Colusa County Assessor Arnold Gross said on Monday morning that the total value for their taxes – at the end of the 10-year phase out – would essentially double under non-renewal. Only one county in the state (Imperial) has gone the non-renewal route, and they elected to do so immediately after the state subvention funding stopped coming in, Gross said. If Colusa County elects to go in that direction, Plucker said that the board would need to hold a hearing where the they would determine whether or not they would non-renew the contracts. If the board votes to non-renew, a notice would be sent to all the contract owners in the county, who would be given an opportunity to pretest the non-renewal. If a contract holder were to submit a letter of protest, it would freeze their tax rate at the restricted value for three years.
“Basically, you get a three-year reprieve and then your tax rate becomes accelerated until you’re completely out of the program in nine or 19 years, depending on the contract type,” Plucker said.
Plucker also mentioned another option that was less burdensome on taxpayers, but still allowed the county to recoup about a third of the lost state subvention funding. Plucker told the board that around the time the subvention funding went away, a lot of concerns were raised with the loss of funding, and the state’s shifting financial responsibility to the local level – especially from small, rural, agricultural-based counties.
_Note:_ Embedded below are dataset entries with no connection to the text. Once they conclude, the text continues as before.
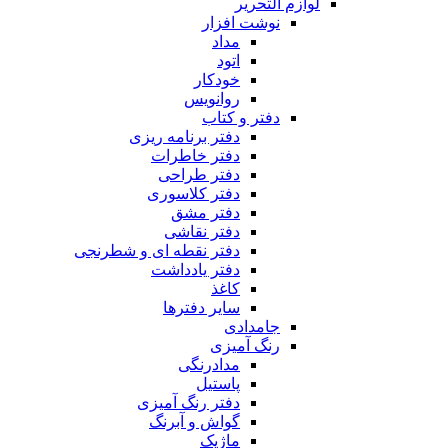
لوازم التحریر
نوشت افزار
مداد
اتود
خودکار
روانویس
دفتر و کتاب
دفتر برنامه ریزی
دفتر خاطرات
دفتر طراحی
دفتر کلاسوری
دفتر مشق
دفتر نقاشی
دفتر نقطه ای و شطرنجی
دفتر یادداشت
کاغذ
سایر دفترها
جامدادی
رنگ آمیزی
مدادرنگی
پاستیل
دفتر رنگ آمیزی
گواش و آبرنگ
ماژیک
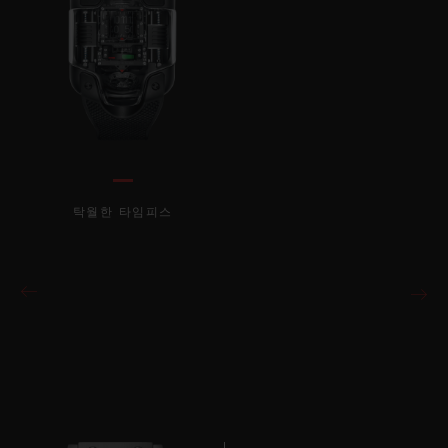
탁월한 타임피스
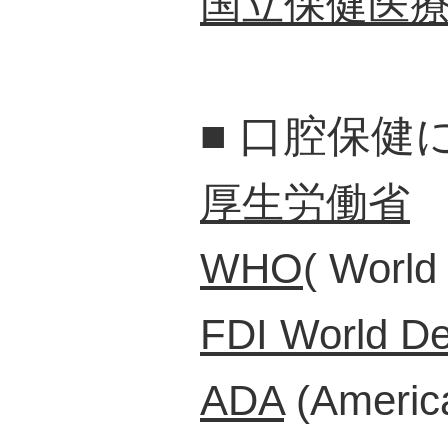
国立保健医療
■
口腔保健
厚生労働省
WHO
( World
FDI World De
ADA
(America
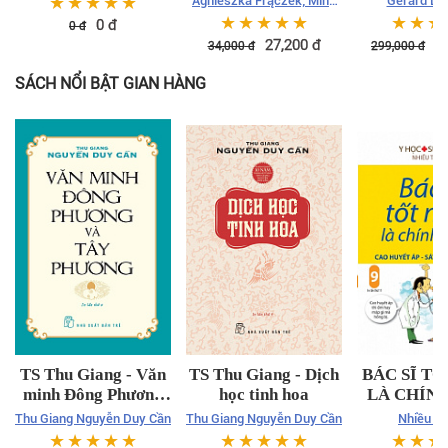
☆
☆
☆
☆
☆
Agnieszka Frączek; Minh
Gérard De
họa: Magdalena
☆
☆
☆
☆
☆
☆
☆
☆
0
đ
0
đ
Jakubowska
27,200
đ
2
34,000
đ
299,000
đ
SÁCH NỔI BẬT GIAN HÀNG
TS Thu Giang - Văn
TS Thu Giang - Dịch
BÁC SĨ T
minh Đông Phương
học tinh hoa
LÀ CHÍN
và Tây Phương
09 – CAO
Thu Giang Nguyễn Duy Cần
Thu Giang Nguyễn Duy Cần
Nhiều tá
ÁP – SÁ
☆
☆
☆
☆
☆
☆
☆
☆
☆
☆
☆
☆
☆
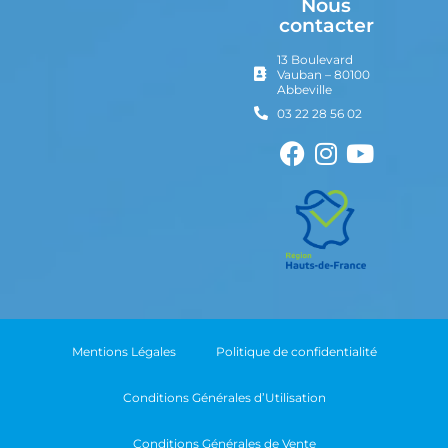
Nous
contacter
13 Boulevard
Vauban – 80100
Abbeville
03 22 28 56 02
Mentions Légales
Politique de confidentialité
Conditions Générales d’Utilisation
Conditions Générales de Vente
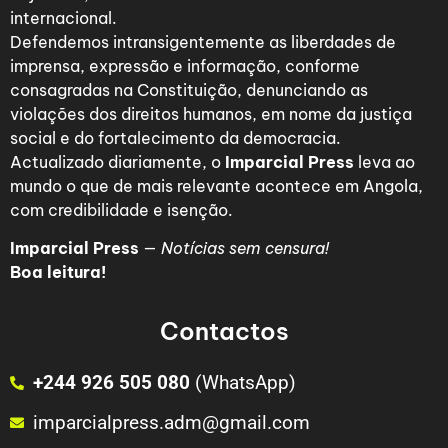
internacional.
Defendemos intransigentemente as liberdades de
imprensa, expressão e informação, conforme
consagradas na Constituição, denunciando as
violações dos direitos humanos, em nome da justiça
social e do fortalecimento da democracia.
Actualizado diariamente, o
Imparcial Press
leva ao
mundo o que de mais relevante acontece em Angola,
com credibilidade e isenção.
Imparcial Press
—
Notícias sem censura!
Boa leitura!
Contactos
+244 926 505 080
(WhatsApp)
imparcialpress.adm@gmail.com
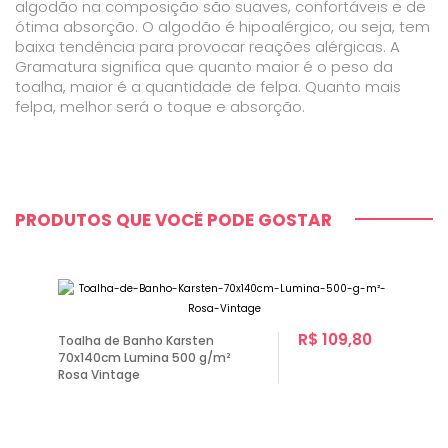
algodão na composição são suaves, confortáveis e de
ótima absorção. O algodão é hipoalérgico, ou seja, tem
baixa tendência para provocar reações alérgicas. A
Gramatura significa que quanto maior é o peso da
toalha, maior é a quantidade de felpa. Quanto mais
felpa, melhor será o toque e absorção.
PRODUTOS QUE VOCÊ PODE GOSTAR
R$ 109,80
Toalha de Banho Karsten
70x140cm Lumina 500 g/m²
Rosa Vintage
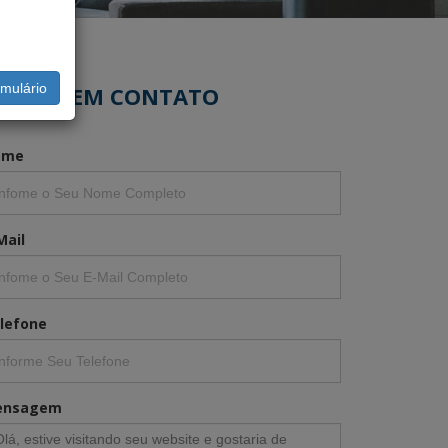
mulário
NTRAR EM CONTATO
ome
Mail
lefone
ensagem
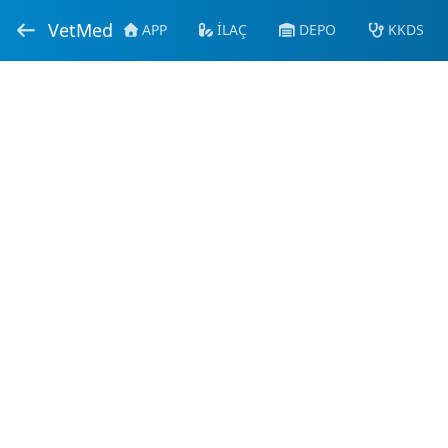
VetMed
APP
İLAÇ
DEPO
KKDS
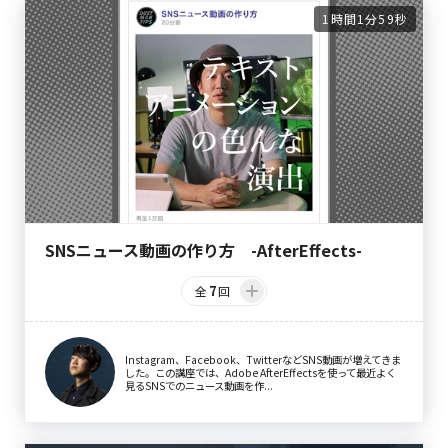
1時間1分59秒
SNSニュース動画の作り方 -AfterEffects-
7
全
回
Instagram、Facebook、TwitterなどSNS動画が増えてきま
した。この講座では、Adobe AfterEffectsを使って最近よく
見るSNSでのニュース動画を作...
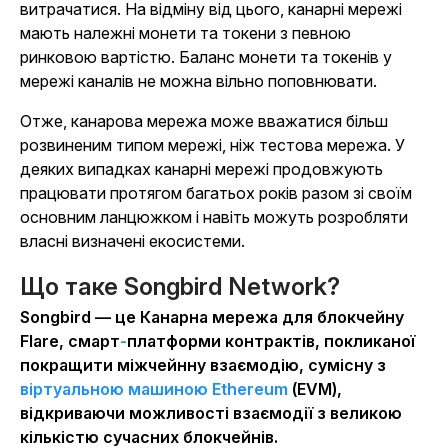
витрачатися. На відміну від цього, канарні мережі
мають належні монети та токени з певною
ринковою вартістю. Баланс монети та токенів у
мережі каналів не можна вільно поповнювати.
Отже, канарова мережа може вважатися більш
розвиненим типом мережі, ніж тестова мережа. У
деяких випадках канарні мережі продовжують
працювати протягом багатьох років разом зі своїм
основним ланцюжком і навіть можуть розробляти
власні визначені екосистеми.
Що таке Songbird Network?
Songbird — це Канарна мережа для блокчейну
Flare, смарт
-
платформи контрактів, покликаної
покращити міжчейнну взаємодію, сумісну з
віртуальною машиною Ethereum
(EVM),
відкриваючи можливості взаємодії з великою
кількістю сучасних блокчейнів.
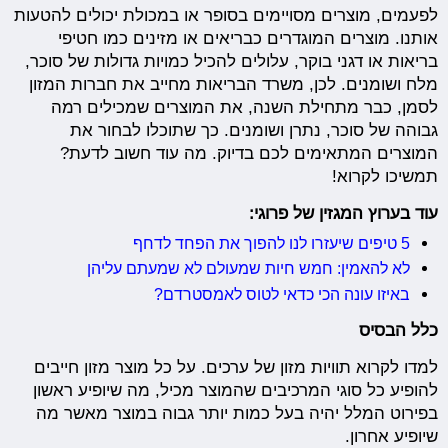
לפעמים, מוצרים מסויימים בסופר או במכולת יכולים להטעות
אותנו. מוצרים המוגדרים כבריאים או מזינים כמו חטיפי
בריאות או דגני בוקר, עלולים להכיל כמויות גדולות של סוכר,
מלח ושומנים. לכן, משרד הבריאות מחייב את חברות המזון
לסמן, כבר מתחילת השנה, את המוצרים שמכילים רמה
גבוהה של סוכר, נתרן ושומנים. כך שתוכלו לבחור את
המוצרים המתאימים לכם בדיוק. מה עוד חשוב לדעת?
תמשיכו לקרוא!
עוד בערוץ המגזין של פרוגי:
5 טיפים שיעזרו לנו להפוך את הפחד לדחף
לא להאמין: חמש חיות שמעולם לא שמעתם עליהן
באיזו עונה הכי כדאי לטוס לאמסטרדם?
כלל הבסיס
למדו לקרוא תוויות מזון של ערכים. על כל מוצר מזון חייבים
להופיע כל סוגי המרכיבים שהמוצר מכיל, מה שיופיע ראשון
בפירוט המלל יהיה בעל כמות יותר גבוה במוצר מאשר מה
שיופיע אחרון.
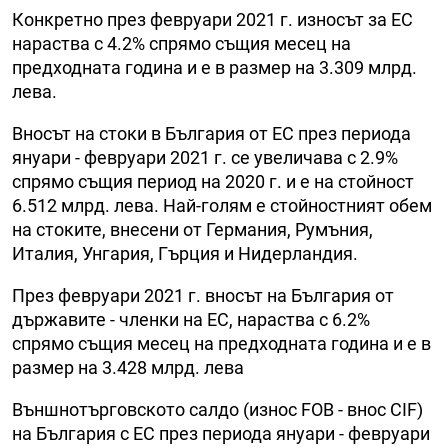
Конкретно през февруари 2021 г. износът за ЕС
нараства с 4.2% спрямо същия месец на
предходната година и е в размер на 3.309 млрд.
лева.
Вносът на стоки в България от ЕС през периода
януари - февруари 2021 г. се увеличава с 2.9%
спрямо същия период на 2020 г. и е на стойност
6.512 млрд. лева. Най-голям е стойностният обем
на стоките, внесени от Германия, Румъния,
Италия, Унгария, Гърция и Нидерландия.
През февруари 2021 г. вносът на България от
държавите - членки на ЕС, нараства с 6.2%
спрямо същия месец на предходната година и е в
размер на 3.428 млрд. лева
Външнотърговското салдо (износ FOB - внос CIF)
на България с ЕС през периода януари - февруари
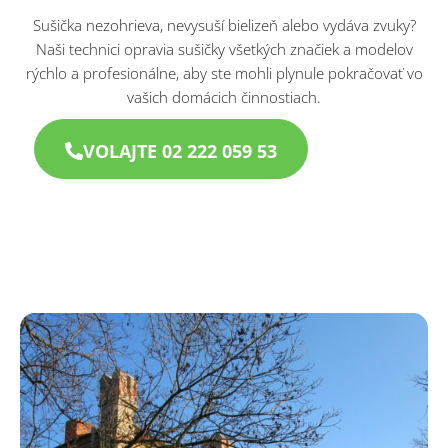
Sušička nezohrieva, nevysuší bielizeň alebo vydáva zvuky?
Naši technici opravia sušičky všetkých značiek a modelov
rýchlo a profesionálne, aby ste mohli plynule pokračovať vo
vašich domácich činnostiach.
VOLAJTE 02 222 059 53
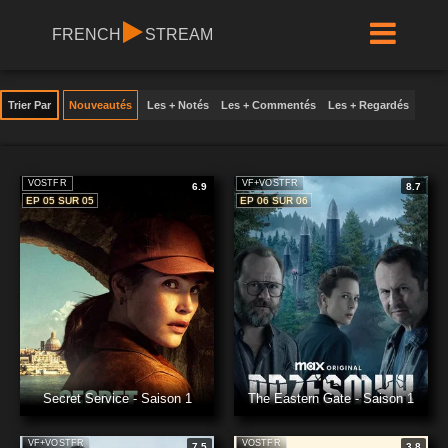
FRENCH
STREAM
Trier Par
Nouveautés
Les + Notés
Les + Commentés
Les + Regardés
VOSTFR
VF+VOSTFR
6.9
8.7
EP 05 SUR 05
EP 06 SUR 06
Secret Service - Saison 1
The Eastern Gate - Saison 1
VF+VOSTFR
VOSTFR
7.5
3.8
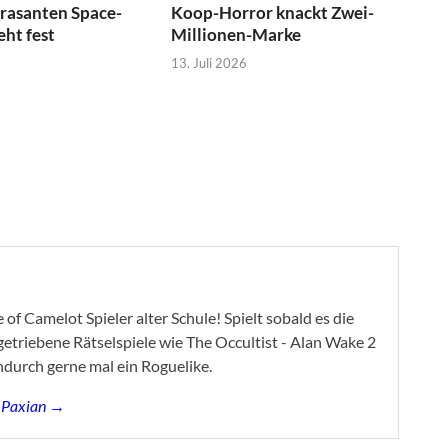
 rasanten Space-
Koop-Horror knackt Zwei-
eht fest
Millionen-Marke
13. Juli 2026
of Camelot Spieler alter Schule! Spielt sobald es die
ygetriebene Rätselspiele wie The Occultist - Alan Wake 2
ndurch gerne mal ein Roguelike.
s Paxian →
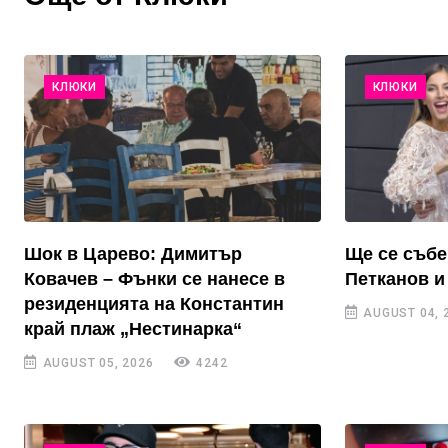
КЛЮКИ
КЛЮКИ
Шок в Царево: Димитър
Ще се събе
Ковачев – Фънки се нанесе в
Петканов и
резиденцията на Константин
AUGUST 04, 
край плаж „Нестинарка“
AUGUST 05, 2026
4242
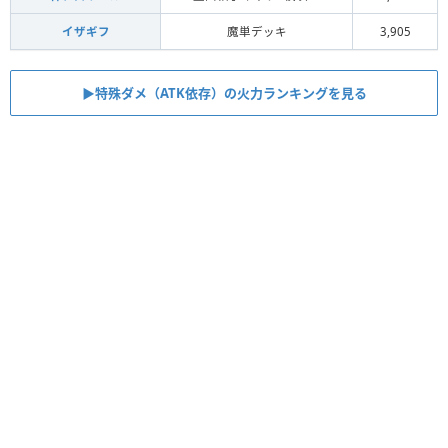
イザギフ
魔単デッキ
3,905
▶︎特殊ダメ（ATK依存）の火力ランキングを見る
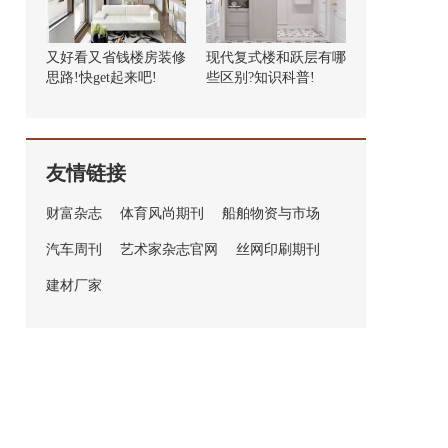
又好看又省钱楼房装修
现代复式楼和跃层有哪
思路!快get起来吧!
些区别?知识科普!
友情链接
财富杂志
体育风尚期刊
船舶物资与市场
汽车周刊
艺术家杂志官网
丝网印刷期刊
建材厂家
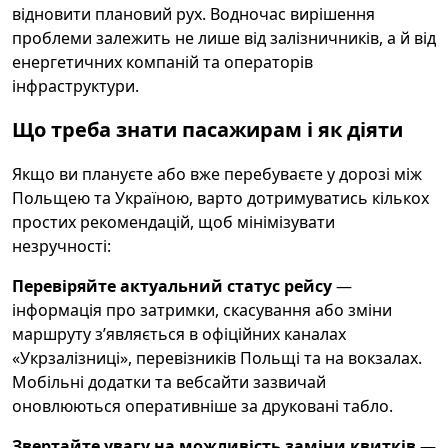
відновити плановий рух. Водночас вирішення
проблеми залежить не лише від залізничників, а й від
енергетичних компаній та операторів
інфраструктури.
Що треба знати пасажирам і як діяти
Якщо ви плануєте або вже перебуваєте у дорозі між
Польщею та Україною, варто дотримуватись кількох
простих рекомендацій, щоб мінімізувати
незручності:
Перевіряйте актуальний статус рейсу
—
інформація про затримки, скасування або зміни
маршруту зʼявляється в офіційних каналах
«Укрзалізниці», перевізників Польщі та на вокзалах.
Мобільні додатки та вебсайти зазвичай
оновлюються оперативніше за друковані табло.
Звертайте увагу на можливість заміни квитків
—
“It resulted in a series of amendments to the bills, and to the Land Conservation Act amendment itself,” Plucker said. “One of the processes I’d like to talk to you (about) – what I’m going to refer to as the AB 1265 process – was an amendment that allows the recapture of 10 percent of the difference between the restricted assessed value (under the contract) and the current market rate.”
AB 1265 allows counties to voluntarily execute contracts revisions that reduce 10-year contracts to nine years, and 20-year contracts to 18 years. The 10 percent shorter contracts allow landowners to keep 90 percent of their tax savings, and counties to receive tax money they would not otherwise get. A total of 11 counties have already implemented that process.
“It applies in any year where the county or counties have received less than half the subvention funding from the previous year. So, basically, ever since the state’s done this, the county would qualify for that,” Plucker said, adding that the process would generate just over $290,000 in revenue to the county, or about 34 percent of the lost subvention funding.
Plucker said the process was flexible, as the board would review it on a yearly basis. In order to implement the process, written notification would have to be sent to contract holders of a public hearing, in which the board would decide whether or not to do so. If the board votes to move forward with the AB 1259 process, they would be required to send a notice of determination to all contract holders, who would be given the opportunity to opt out of the increased property tax.
“In reality, that solution is that they would have to self non-renew – get out of the program… So they either pay a little more, or ultimately pay everything back by getting out of the program,” Plucker said. “The difference is, you’re out of the program, and you’re going to end up, over nine years, paying the market rate, as opposed to you’re just paying an additional 30 percent – or whatever the calculation ends up – in property taxes (every year)… It’s equivalent to (the state) holding a gun to your head and saying, ‘Either you accept this or you’re getting kicked out of the program, and you’re gonna do that yourself.”
Another option for the county was to undergo a comprehensive update of its land conservation act program policies – which he said were disjointed and had failed to keep up with legislative changes – and compare existing contracts with those updated standards and policies, and selectively non-renew contracts that were no longer compliant with the new process. He noted Santa Clara County had taken that route, and non-renewed about 12 percent of the contract land there.